▶ **Exercise**:
Print the data below exactly, but only the lines from the one containing "نویس بیش از" down to the one containing "ماه کار کردن", inclusive.

Transcribed page contents
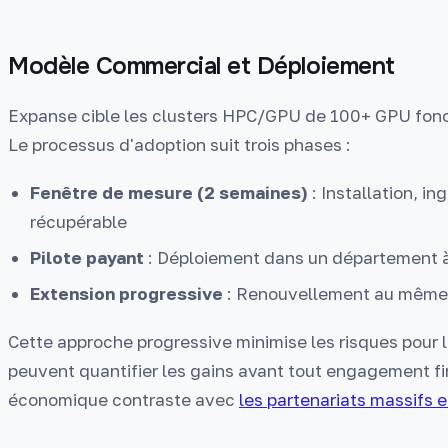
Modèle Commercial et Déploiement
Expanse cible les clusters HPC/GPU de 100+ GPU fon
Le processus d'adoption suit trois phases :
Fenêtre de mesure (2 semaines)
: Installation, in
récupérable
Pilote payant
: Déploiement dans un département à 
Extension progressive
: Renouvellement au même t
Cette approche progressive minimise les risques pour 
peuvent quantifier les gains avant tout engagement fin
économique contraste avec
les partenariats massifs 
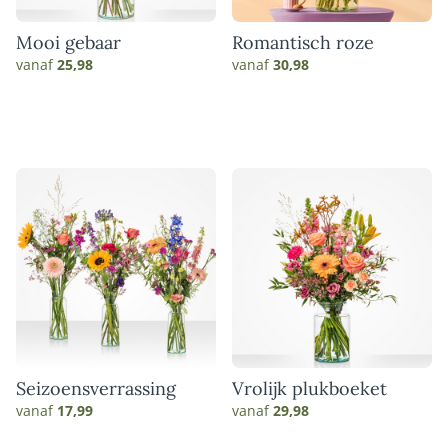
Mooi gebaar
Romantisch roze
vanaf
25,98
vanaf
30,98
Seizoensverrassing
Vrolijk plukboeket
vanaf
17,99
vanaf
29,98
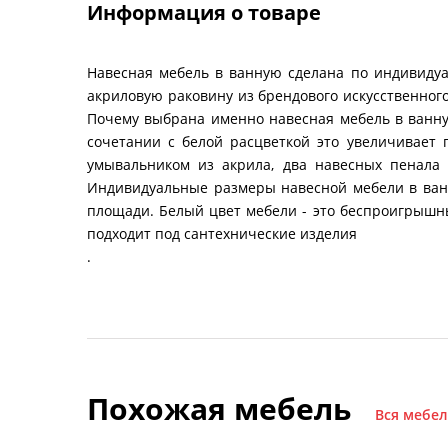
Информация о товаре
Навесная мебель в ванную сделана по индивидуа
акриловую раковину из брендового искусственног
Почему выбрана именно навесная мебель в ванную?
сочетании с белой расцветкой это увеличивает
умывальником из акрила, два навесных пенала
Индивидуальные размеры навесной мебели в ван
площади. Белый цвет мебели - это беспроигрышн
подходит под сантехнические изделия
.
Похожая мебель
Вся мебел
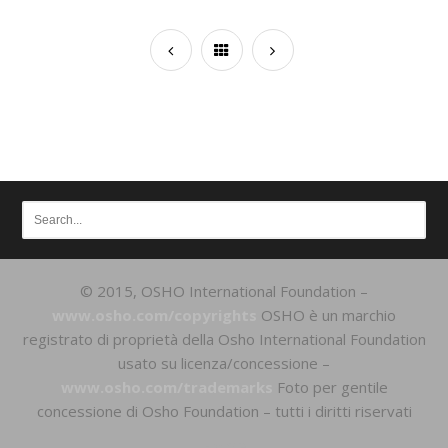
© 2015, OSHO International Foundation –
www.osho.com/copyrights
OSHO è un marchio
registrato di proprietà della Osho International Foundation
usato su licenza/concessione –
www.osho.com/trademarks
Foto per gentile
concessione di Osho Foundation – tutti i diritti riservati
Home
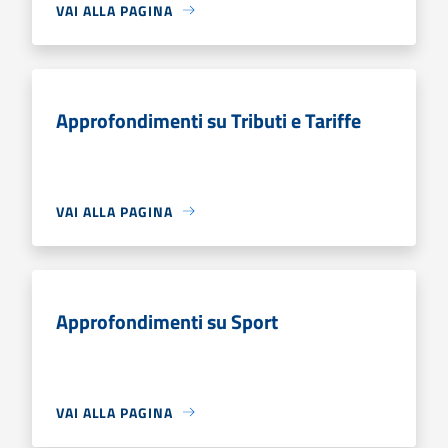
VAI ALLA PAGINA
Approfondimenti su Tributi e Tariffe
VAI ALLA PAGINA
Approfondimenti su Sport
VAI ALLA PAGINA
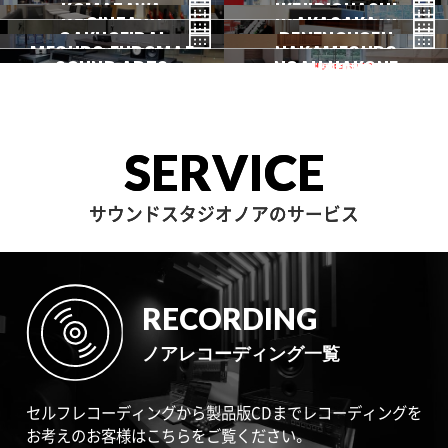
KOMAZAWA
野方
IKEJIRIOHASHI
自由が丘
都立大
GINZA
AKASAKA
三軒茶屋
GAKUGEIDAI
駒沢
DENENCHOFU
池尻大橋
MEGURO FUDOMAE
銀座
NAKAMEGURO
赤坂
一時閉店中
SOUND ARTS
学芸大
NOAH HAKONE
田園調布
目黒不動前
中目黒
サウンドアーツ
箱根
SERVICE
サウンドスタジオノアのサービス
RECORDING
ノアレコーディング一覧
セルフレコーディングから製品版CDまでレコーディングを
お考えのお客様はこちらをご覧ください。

* * *

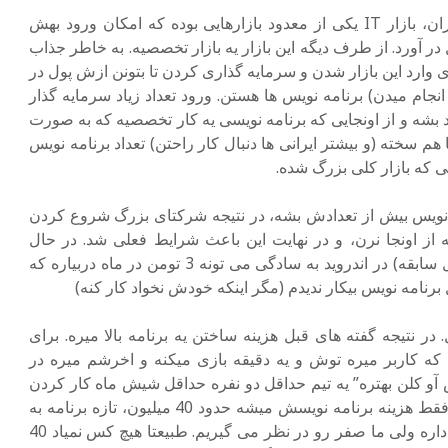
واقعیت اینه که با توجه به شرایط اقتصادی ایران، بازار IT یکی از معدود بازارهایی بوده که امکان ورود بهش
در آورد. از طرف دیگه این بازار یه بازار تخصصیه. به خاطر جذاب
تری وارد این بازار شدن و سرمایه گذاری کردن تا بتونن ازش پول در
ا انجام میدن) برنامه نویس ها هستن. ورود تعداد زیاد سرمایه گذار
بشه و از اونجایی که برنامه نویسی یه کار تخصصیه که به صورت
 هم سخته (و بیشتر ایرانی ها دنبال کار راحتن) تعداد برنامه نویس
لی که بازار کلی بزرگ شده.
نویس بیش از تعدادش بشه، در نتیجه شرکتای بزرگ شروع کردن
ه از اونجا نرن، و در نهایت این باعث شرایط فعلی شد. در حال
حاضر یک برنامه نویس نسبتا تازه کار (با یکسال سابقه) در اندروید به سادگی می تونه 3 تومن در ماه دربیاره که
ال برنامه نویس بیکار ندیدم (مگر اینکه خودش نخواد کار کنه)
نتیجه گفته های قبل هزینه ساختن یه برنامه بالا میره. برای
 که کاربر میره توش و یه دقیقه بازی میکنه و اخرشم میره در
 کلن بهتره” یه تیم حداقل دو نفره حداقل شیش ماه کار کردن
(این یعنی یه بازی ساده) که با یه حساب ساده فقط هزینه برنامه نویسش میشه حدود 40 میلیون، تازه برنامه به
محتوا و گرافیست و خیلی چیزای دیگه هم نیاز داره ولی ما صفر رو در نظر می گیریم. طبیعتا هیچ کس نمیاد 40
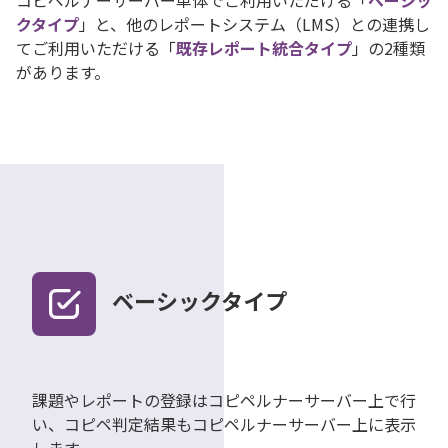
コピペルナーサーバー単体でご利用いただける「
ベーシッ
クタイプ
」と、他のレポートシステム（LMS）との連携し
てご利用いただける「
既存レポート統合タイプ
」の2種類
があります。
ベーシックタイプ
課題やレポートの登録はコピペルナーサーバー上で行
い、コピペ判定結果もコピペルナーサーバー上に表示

▶ **Exercise result**:
نویس بیش از تعدادش بشه، در نتیجه شرکتای بزرگ شروع کردن
ه از اونجا نرن، و در نهایت این باعث شرایط فعلی شد. در حال
حاضر یک برنامه نویس نسبتا تازه کار (با یکسال سابقه) در اندروید به سادگی می تونه 3 تومن در ماه دربیاره که
ال برنامه نویس بیکار ندیدم (مگر اینکه خودش نخواد کار کنه)
نتیجه گفته های قبل هزینه ساختن یه برنامه بالا میره. برای
 که کاربر میره توش و یه دقیقه بازی میکنه و اخرشم میره در
 کلن بهتره” یه تیم حداقل دو نفره حداقل شیش ماه کار کردن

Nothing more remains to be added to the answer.